The lines below may contain the word "antibióticos". Please count those that do and give the number alone.

- Working data:
━━━━━━━━━━━━━━━━━━━━━━━━━━━━━━

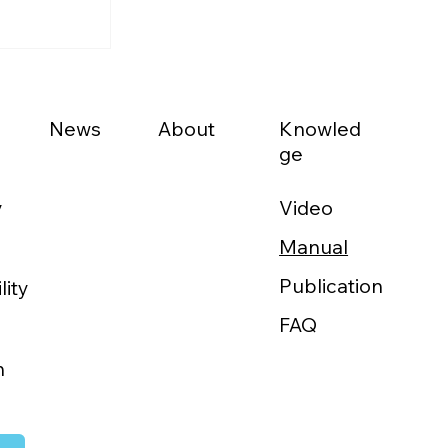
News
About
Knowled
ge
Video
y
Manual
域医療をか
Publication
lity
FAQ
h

━━━━━━━━━━━━━━━━━━━━━━━━━━━━━━

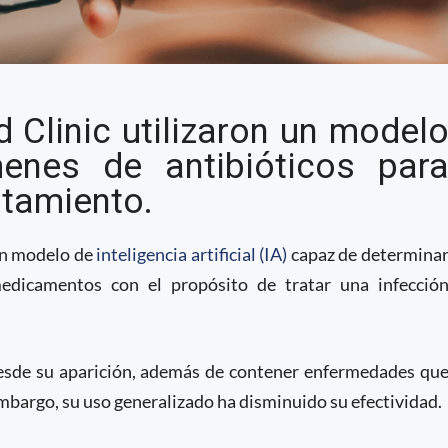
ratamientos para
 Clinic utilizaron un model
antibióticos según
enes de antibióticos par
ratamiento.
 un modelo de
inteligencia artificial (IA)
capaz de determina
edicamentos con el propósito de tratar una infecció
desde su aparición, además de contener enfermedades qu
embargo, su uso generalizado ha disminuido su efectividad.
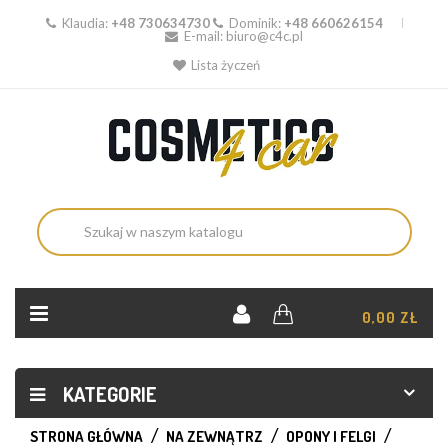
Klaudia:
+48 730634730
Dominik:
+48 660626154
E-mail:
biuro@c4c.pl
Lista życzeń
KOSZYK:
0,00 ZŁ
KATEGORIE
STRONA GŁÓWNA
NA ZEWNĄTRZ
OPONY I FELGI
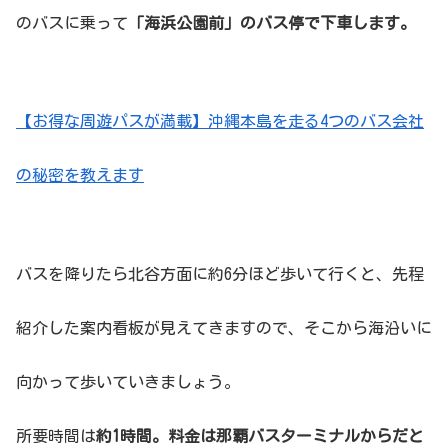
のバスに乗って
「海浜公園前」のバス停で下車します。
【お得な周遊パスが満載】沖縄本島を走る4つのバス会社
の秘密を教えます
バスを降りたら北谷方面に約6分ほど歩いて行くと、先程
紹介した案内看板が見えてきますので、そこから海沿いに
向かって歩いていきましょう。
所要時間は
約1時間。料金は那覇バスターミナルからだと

━━━━━━━━━━━━━━━━━━━━━━━━━━━━━━

- Solution:
2